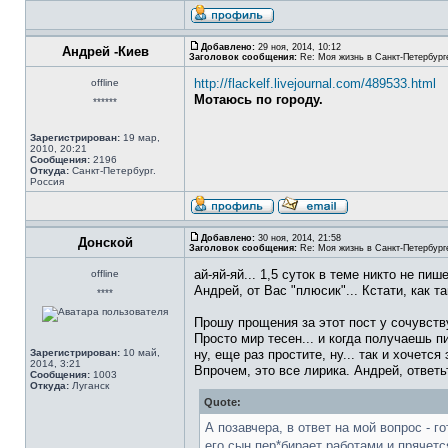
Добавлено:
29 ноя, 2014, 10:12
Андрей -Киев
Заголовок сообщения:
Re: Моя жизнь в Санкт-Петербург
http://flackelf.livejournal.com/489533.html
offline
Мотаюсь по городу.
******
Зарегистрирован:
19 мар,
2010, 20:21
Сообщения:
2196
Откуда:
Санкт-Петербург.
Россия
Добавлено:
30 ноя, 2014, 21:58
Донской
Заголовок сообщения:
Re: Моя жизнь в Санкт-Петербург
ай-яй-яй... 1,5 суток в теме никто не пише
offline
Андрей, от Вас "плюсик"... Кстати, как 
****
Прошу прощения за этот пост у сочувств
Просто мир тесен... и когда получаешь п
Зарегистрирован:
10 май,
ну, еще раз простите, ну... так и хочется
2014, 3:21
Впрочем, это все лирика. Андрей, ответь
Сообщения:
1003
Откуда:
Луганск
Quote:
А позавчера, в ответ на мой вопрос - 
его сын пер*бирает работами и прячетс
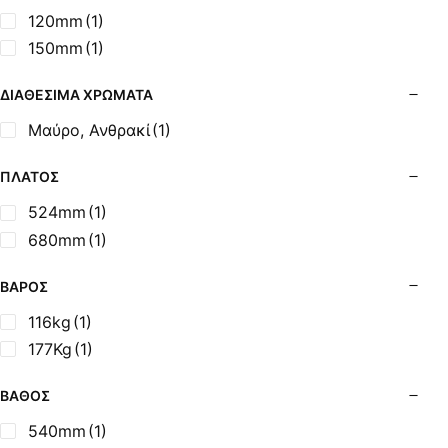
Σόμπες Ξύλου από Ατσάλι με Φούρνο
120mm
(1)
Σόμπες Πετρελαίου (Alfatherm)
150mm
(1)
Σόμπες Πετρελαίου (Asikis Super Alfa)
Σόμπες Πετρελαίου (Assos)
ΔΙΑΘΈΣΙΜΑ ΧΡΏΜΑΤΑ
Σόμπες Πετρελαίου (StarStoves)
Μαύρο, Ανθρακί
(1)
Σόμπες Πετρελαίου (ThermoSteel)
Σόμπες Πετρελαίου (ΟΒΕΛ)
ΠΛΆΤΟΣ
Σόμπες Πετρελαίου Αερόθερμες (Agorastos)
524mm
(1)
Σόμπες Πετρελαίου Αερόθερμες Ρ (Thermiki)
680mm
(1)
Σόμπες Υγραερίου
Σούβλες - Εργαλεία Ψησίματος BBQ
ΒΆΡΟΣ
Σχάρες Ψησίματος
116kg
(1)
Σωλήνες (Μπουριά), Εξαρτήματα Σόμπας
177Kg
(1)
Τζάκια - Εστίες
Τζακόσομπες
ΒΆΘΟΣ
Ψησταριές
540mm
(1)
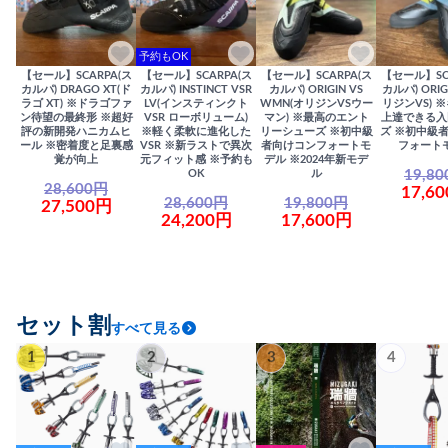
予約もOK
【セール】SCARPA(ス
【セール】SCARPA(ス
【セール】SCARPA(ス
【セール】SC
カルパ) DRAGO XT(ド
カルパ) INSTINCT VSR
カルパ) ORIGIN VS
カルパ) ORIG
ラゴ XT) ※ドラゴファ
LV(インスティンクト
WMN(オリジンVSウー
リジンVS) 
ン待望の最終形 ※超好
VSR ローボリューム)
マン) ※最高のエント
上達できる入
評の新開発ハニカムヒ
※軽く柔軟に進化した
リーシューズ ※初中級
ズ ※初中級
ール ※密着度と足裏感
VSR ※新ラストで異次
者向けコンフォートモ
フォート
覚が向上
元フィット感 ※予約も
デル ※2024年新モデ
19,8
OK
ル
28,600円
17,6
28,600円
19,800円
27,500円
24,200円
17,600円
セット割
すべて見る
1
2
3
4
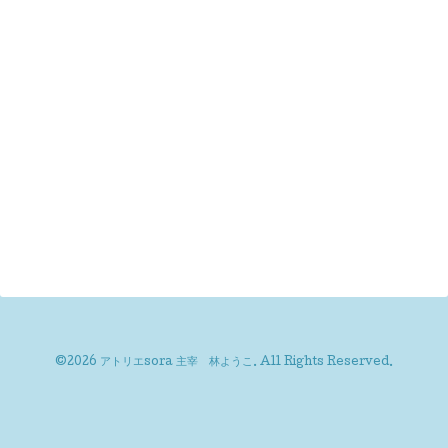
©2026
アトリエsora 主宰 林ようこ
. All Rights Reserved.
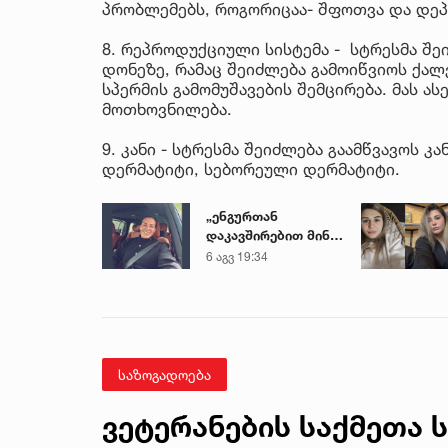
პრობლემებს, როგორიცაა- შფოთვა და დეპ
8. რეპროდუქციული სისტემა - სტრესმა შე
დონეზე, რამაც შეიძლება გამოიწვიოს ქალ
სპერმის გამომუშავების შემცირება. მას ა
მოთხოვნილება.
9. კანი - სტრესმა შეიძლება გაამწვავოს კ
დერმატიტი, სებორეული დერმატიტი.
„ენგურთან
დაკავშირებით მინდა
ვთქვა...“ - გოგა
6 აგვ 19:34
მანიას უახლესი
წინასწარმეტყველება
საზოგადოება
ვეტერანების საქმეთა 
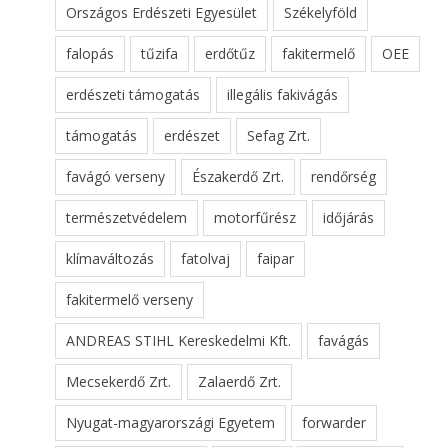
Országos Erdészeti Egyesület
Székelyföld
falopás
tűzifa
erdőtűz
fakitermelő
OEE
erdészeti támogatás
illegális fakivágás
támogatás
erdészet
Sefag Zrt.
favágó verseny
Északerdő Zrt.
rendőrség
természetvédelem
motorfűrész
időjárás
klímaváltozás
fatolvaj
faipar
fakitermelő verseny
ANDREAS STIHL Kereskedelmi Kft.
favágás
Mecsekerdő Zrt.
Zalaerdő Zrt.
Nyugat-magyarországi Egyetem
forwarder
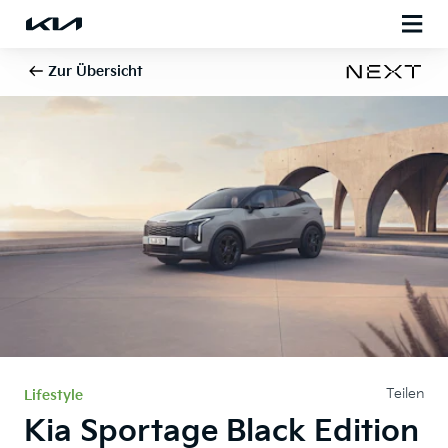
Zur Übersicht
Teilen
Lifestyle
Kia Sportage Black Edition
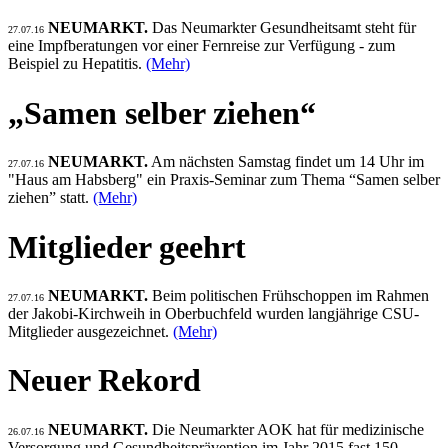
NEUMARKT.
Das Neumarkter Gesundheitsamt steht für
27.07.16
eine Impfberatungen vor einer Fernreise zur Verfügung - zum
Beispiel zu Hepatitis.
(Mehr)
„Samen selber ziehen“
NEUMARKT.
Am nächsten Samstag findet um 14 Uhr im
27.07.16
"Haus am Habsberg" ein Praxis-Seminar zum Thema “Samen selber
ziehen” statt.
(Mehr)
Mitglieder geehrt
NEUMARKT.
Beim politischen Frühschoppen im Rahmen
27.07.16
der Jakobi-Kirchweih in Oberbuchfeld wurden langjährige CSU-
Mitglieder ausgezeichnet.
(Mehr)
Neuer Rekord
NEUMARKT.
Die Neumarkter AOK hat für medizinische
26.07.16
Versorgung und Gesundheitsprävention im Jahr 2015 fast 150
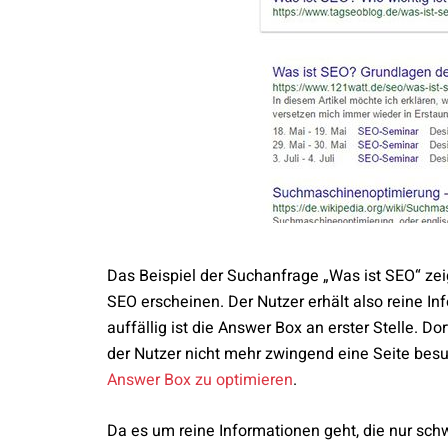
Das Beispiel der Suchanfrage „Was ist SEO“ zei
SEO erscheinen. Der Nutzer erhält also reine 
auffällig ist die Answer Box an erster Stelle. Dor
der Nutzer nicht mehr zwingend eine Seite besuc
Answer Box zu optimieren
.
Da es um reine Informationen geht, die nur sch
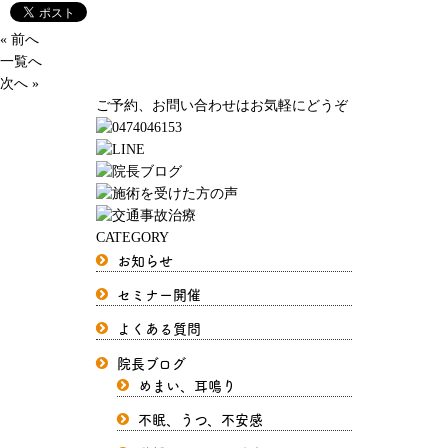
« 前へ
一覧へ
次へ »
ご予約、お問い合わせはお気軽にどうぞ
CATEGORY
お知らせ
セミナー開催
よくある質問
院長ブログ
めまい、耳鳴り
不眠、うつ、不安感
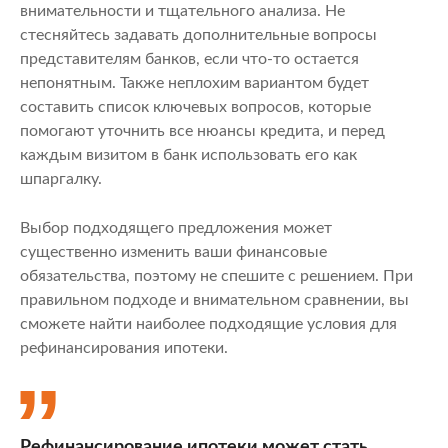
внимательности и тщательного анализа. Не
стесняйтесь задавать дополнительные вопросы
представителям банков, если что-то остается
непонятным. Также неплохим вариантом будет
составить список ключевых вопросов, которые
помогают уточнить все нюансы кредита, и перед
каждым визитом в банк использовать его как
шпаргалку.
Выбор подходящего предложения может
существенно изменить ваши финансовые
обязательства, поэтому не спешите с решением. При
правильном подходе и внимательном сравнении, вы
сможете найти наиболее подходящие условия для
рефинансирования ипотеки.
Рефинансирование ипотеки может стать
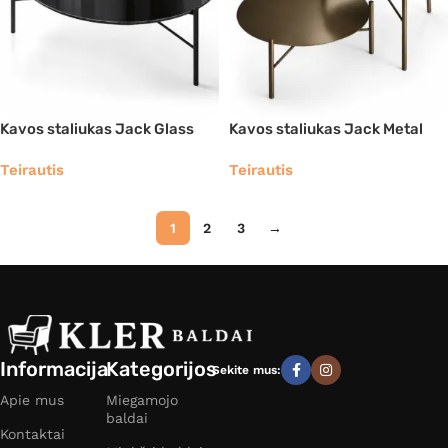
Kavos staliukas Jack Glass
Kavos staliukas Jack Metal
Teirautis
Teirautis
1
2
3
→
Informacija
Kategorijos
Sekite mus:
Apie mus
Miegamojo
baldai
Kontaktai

Assignment —
Exact copy, no pictures: please print the data above once more.

Response for this exercise —
Добавлено:
29 ноя, 2014, 10:12
Андрей -Киев
Заголовок сообщения:
Re: Моя жизнь в Санкт-Петербург
http://flackelf.livejournal.com/489533.html
offline
Мотаюсь по городу.
******
Зарегистрирован:
19 мар,
2010, 20:21
Сообщения:
2196
Откуда:
Санкт-Петербург.
Россия
Добавлено:
30 ноя, 2014, 21:58
Донской
Заголовок сообщения:
Re: Моя жизнь в Санкт-Петербург
ай-яй-яй... 1,5 суток в теме никто не пише
offline
Андрей, от Вас "плюсик"... Кстати, как 
****
Прошу прощения за этот пост у сочувств
Просто мир тесен... и когда получаешь п
Зарегистрирован:
10 май,
ну, еще раз простите, ну... так и хочется
2014, 3:21
Впрочем, это все лирика. Андрей, ответь
Сообщения:
1003
Откуда:
Луганск
Quote:
А позавчера, в ответ на мой вопрос - 
его сын пер*бирает работами и прячетс
Σόμπες Ξύλου από Ατσάλι με Φούρνο
120mm
(1)
Σόμπες Πετρελαίου (Alfatherm)
150mm
(1)
Σόμπες Πετρελαίου (Asikis Super Alfa)
Σόμπες Πετρελαίου (Assos)
ΔΙΑΘΈΣΙΜΑ ΧΡΏΜΑΤΑ
Σόμπες Πετρελαίου (StarStoves)
Μαύρο, Ανθρακί
(1)
Σόμπες Πετρελαίου (ThermoSteel)
Σόμπες Πετρελαίου (ΟΒΕΛ)
ΠΛΆΤΟΣ
Σόμπες Πετρελαίου Αερόθερμες (Agorastos)
524mm
(1)
Σόμπες Πετρελαίου Αερόθερμες Ρ (Thermiki)
680mm
(1)
Σόμπες Υγραερίου
Σούβλες - Εργαλεία Ψησίματος BBQ
ΒΆΡΟΣ
Σχάρες Ψησίματος
116kg
(1)
Σωλήνες (Μπουριά), Εξαρτήματα Σόμπας
177Kg
(1)
Τζάκια - Εστίες
Τζακόσομπες
ΒΆΘΟΣ
Ψησταριές
540mm
(1)
予約もOK
【セール】SCARPA(ス
【セール】SCARPA(ス
【セール】SCARPA(ス
【セール】SC
カルパ) DRAGO XT(ド
カルパ) INSTINCT VSR
カルパ) ORIGIN VS
カルパ) ORIG
ラゴ XT) ※ドラゴファ
LV(インスティンクト
WMN(オリジンVSウー
リジンVS) 
ン待望の最終形 ※超好
VSR ローボリューム)
マン) ※最高のエント
上達できる入
評の新開発ハニカムヒ
※軽く柔軟に進化した
リーシューズ ※初中級
ズ ※初中級
ール ※密着度と足裏感
VSR ※新ラストで異次
者向けコンフォートモ
フォート
覚が向上
元フィット感 ※予約も
デル ※2024年新モデ
19,8
OK
ル
28,600円
17,6
28,600円
19,800円
27,500円
24,200円
17,600円
セット割
すべて見る
1
2
3
4
©2026
アトリエsora 主宰 林ようこ
. All Rights Reserved.
პრობლემებს, როგორიცაა- შფოთვა და დეპ
8. რეპროდუქციული სისტემა - სტრესმა შე
დონეზე, რამაც შეიძლება გამოიწვიოს ქალ
სპერმის გამომუშავების შემცირება. მას ა
მოთხოვნილება.
9. კანი - სტრესმა შეიძლება გაამწვავოს კ
დერმატიტი, სებორეული დერმატიტი.
„ენგურთან
დაკავშირებით მინდა
ვთქვა...“ - გოგა
6 აგვ 19:34
მანიას უახლესი
წინასწარმეტყველება
საზოგადოება
ვეტერანების საქმეთა 
Országos Erdészeti Egyesület
Székelyföld
falopás
tűzifa
erdőtűz
fakitermelő
OEE
erdészeti támogatás
illegális fakivágás
támogatás
erdészet
Sefag Zrt.
favágó verseny
Északerdő Zrt.
rendőrség
természetvédelem
motorfűrész
időjárás
klímaváltozás
fatolvaj
faipar
fakitermelő verseny
ANDREAS STIHL Kereskedelmi Kft.
favágás
Mecsekerdő Zrt.
Zalaerdő Zrt.
Nyugat-magyarországi Egyetem
forwarder
Zur Übersicht
Teilen
Lifestyle
Kia Sportage Black Edition
NEUMARKT.
Das Neumarkter Gesundheitsamt steht für
27.07.16
eine Impfberatungen vor einer Fernreise zur Verfügung - zum
Beispiel zu Hepatitis.
(Mehr)
„Samen selber ziehen“
NEUMARKT.
Am nächsten Samstag findet um 14 Uhr im
27.07.16
"Haus am Habsberg" ein Praxis-Seminar zum Thema “Samen selber
ziehen” statt.
(Mehr)
Mitglieder geehrt
NEUMARKT.
Beim politischen Frühschoppen im Rahmen
27.07.16
der Jakobi-Kirchweih in Oberbuchfeld wurden langjährige CSU-
Mitglieder ausgezeichnet.
(Mehr)
Neuer Rekord
NEUMARKT.
Die Neumarkter AOK hat für medizinische
26.07.16
Versorgung und Gesundheitsprävention im Jahr 2015 fast 150
Das Beispiel der Suchanfrage „Was ist SEO“ zei
SEO erscheinen. Der Nutzer erhält also reine 
auffällig ist die Answer Box an erster Stelle. Dor
der Nutzer nicht mehr zwingend eine Seite besuc
Answer Box zu optimieren
.
Da es um reine Informationen geht, die nur sch
« 前へ
一覧へ
次へ »
ご予約、お問い合わせはお気軽にどうぞ
CATEGORY
お知らせ
セミナー開催
よくある質問
院長ブログ
めまい、耳鳴り
不眠、うつ、不安感
внимательности и тщательного анализа. Не
стесняйтесь задавать дополнительные вопросы
представителям банков, если что-то остается
непонятным. Также неплохим вариантом будет
составить список ключевых вопросов, которые
помогают уточнить все нюансы кредита, и перед
каждым визитом в банк использовать его как
шпаргалку.
Выбор подходящего предложения может
существенно изменить ваши финансовые
обязательства, поэтому не спешите с решением. При
правильном подходе и внимательном сравнении, вы
сможете найти наиболее подходящие условия для
рефинансирования ипотеки.
Рефинансирование ипотеки может стать
Kavos staliukas Jack Glass
Kavos staliukas Jack Metal
Teirautis
Teirautis
1
2
3
→
Informacija
Kategorijos
Sekite mus:
Apie mus
Miegamojo
baldai
Kontaktai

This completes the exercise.